= R. Thomas Herman =

American journalist

R. Thomas "Tom" Herman is a former columnist for The Wall Street Journal.

Tom Herman wrote for The Wall Street Journal from 1968 until May 2009, when he retired as the newspaper's tax columnist and a senior special writer. Since then, he has continued writing for the Journal on a freelance basis and now writes a tax column for the newspaper's wealth management section. A 1968 graduate of Yale University, Herman was the Political Editor of the Yale Daily News and was in Davenport College, along with President George W. Bush.
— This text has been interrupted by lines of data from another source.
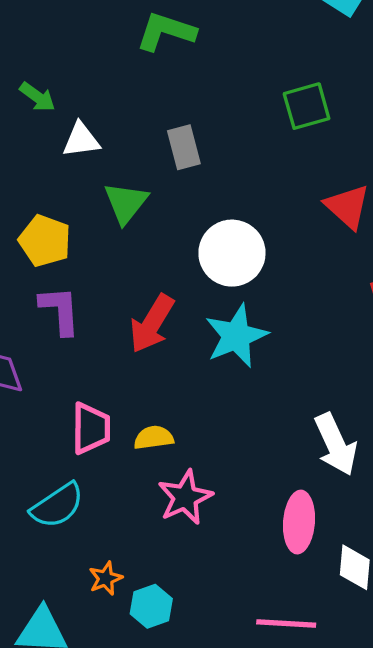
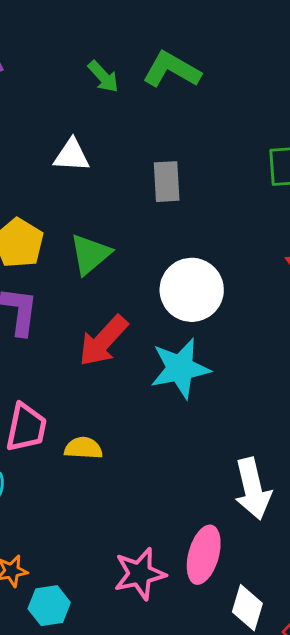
green arrow: (37, 97) -> (103, 77), moved
green triangle: (126, 203) -> (90, 254), moved
pink star: (185, 497) -> (140, 574), moved

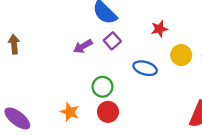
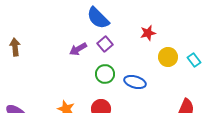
blue ellipse: (145, 68) -> (135, 82), moved
green circle: (103, 87) -> (105, 74), moved

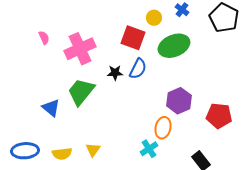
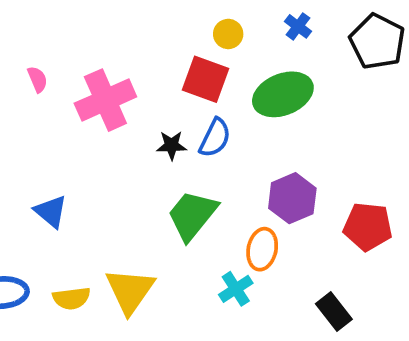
yellow circle: (154, 18) -> (228, 34), moved
green trapezoid: (81, 92) -> (192, 215), moved
yellow triangle: (93, 150) -> (130, 291), size x1.8

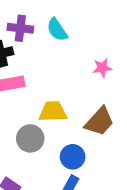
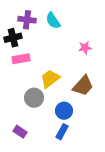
yellow trapezoid: (53, 112) -> (50, 79), turned -35

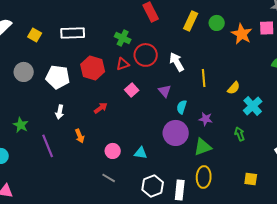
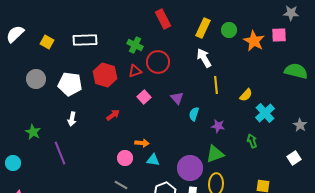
white arrow: (177, 62) -> (204, 58), moved
purple circle: (176, 133) -> (190, 168), moved
orange arrow: (80, 136) -> (142, 143), moved, turned -64

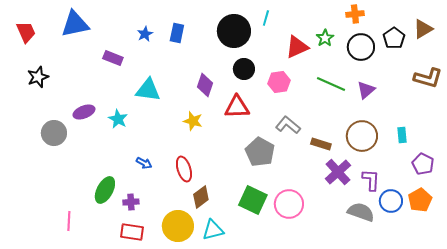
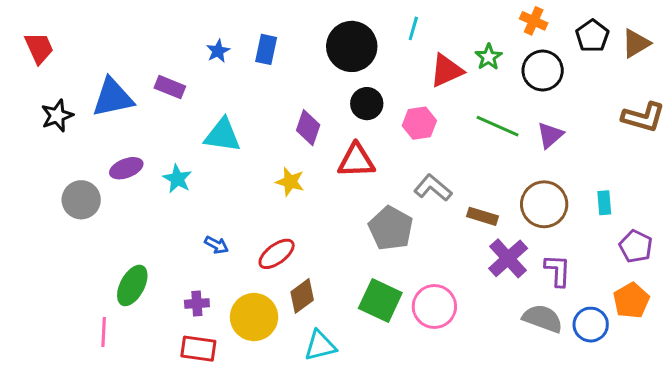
orange cross: (355, 14) -> (534, 21), turned 30
cyan line: (266, 18) -> (413, 28), moved
blue triangle: (75, 24) -> (113, 98), moved
black pentagon: (394, 38) -> (592, 36), moved
red ellipse: (184, 169) -> (277, 254), turned 70
green ellipse: (105, 190) -> (132, 285), moved
blue circle: (391, 201) -> (591, 325), moved
yellow circle: (178, 226) -> (254, 317), moved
He taught a seminar on business journalism at Yale in 2006, 2007, 2009, 2010, 2011, 2012, 2014, 2015, 2016, 2017, 2018 and 2019. He taught a seminar on business journalism at the Columbia University Graduate School of Journalism from 2009 to 2016. He also has taught at the University of San Diego during the January–May semester since 2012. He was the tax columnist for The Fiscal Times, a Web site that focuses on taxes, budget issues, personal finance and related issues. He has received several journalism awards, including the Excellence in Financial Journalism Award from the New York State Society of Certified Public Accountants in 2011, 2009 and 2002. He also received the Sidney Kess/UJA-Federation of NY Award for “Excellence in Financial Reporting in the Field of Taxation” in 2001.
In 2014, he received the Elliott V. Bell Award from the New York Financial Writers Association. The award is given annually to “an outstanding journalist for significant long-term contribution to the profession of financial journalism.”He and his wife Marilyn live in New York City and San Diego.